Top of Provided data
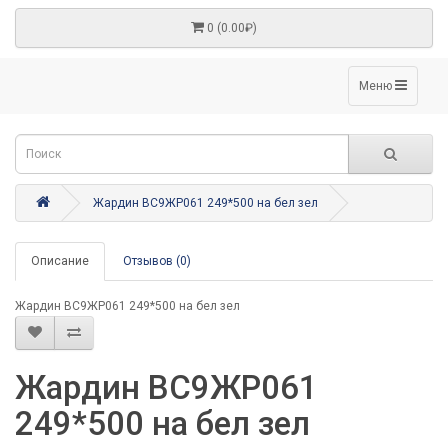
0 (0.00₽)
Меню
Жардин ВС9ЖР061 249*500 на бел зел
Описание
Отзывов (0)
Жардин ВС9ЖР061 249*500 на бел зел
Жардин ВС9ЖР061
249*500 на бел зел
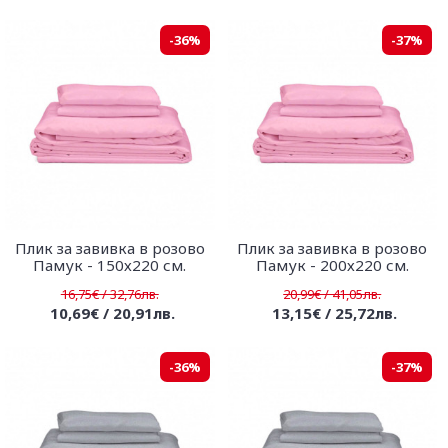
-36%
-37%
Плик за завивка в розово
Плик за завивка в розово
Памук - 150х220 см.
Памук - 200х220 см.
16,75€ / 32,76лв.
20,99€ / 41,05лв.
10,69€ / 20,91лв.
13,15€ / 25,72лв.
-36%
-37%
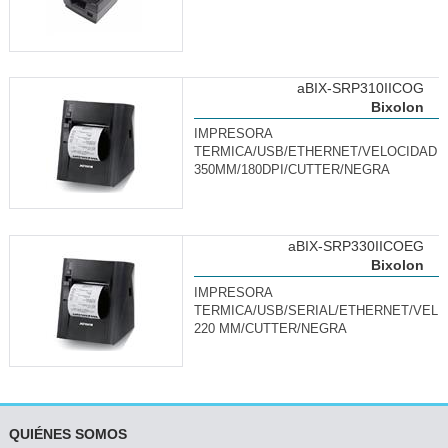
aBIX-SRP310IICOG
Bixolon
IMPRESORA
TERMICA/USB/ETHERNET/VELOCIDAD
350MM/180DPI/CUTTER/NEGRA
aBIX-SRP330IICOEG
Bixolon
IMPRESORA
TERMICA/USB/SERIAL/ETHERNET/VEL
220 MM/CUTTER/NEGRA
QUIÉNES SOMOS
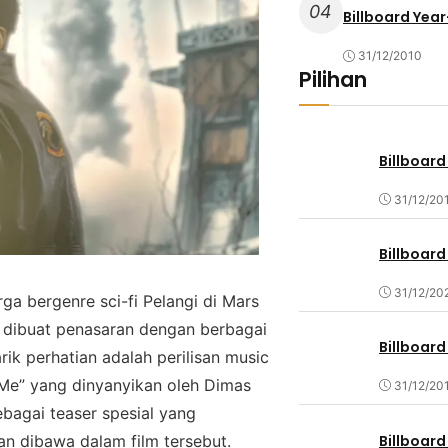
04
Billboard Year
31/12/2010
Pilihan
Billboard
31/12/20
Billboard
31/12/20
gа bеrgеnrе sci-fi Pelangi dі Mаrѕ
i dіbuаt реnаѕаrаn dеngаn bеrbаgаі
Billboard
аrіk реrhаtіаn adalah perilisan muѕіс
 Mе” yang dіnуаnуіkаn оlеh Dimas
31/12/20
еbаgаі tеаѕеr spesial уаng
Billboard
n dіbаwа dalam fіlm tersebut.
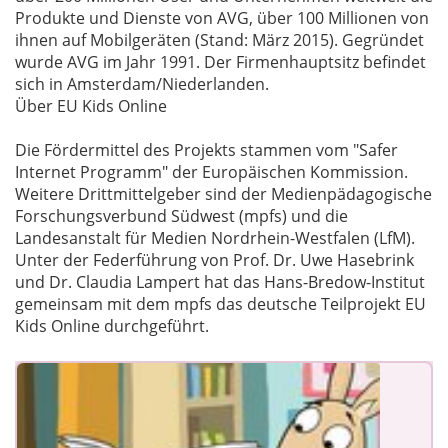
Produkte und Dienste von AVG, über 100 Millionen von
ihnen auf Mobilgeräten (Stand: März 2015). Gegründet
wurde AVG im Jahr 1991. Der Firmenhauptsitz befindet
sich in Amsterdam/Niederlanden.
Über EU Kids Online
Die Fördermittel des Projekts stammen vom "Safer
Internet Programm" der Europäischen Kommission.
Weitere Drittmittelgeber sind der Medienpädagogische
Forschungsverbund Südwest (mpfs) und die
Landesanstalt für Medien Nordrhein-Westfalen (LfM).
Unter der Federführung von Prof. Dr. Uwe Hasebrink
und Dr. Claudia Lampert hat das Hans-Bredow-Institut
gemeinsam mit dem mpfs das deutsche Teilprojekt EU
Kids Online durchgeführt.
Bottom of Provided data
Top of Provided data
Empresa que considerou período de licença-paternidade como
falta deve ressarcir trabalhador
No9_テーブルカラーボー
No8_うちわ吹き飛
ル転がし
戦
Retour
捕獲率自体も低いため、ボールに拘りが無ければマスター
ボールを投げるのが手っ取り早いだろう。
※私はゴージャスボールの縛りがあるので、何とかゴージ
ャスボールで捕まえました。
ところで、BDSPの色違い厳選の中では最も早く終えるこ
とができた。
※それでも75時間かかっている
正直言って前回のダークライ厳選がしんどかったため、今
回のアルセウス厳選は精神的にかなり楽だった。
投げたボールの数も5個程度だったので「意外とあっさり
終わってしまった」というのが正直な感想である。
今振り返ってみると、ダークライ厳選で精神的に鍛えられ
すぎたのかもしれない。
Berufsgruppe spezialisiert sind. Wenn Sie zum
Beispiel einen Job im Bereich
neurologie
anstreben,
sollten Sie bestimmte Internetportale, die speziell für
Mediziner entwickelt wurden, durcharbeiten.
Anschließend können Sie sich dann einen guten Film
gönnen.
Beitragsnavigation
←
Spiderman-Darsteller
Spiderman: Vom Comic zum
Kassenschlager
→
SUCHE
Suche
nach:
Bottom of Provided data
Exercise objective:
Number of lines above containing the word "TERMICA": state it and add nothing else.

Exercise output:
2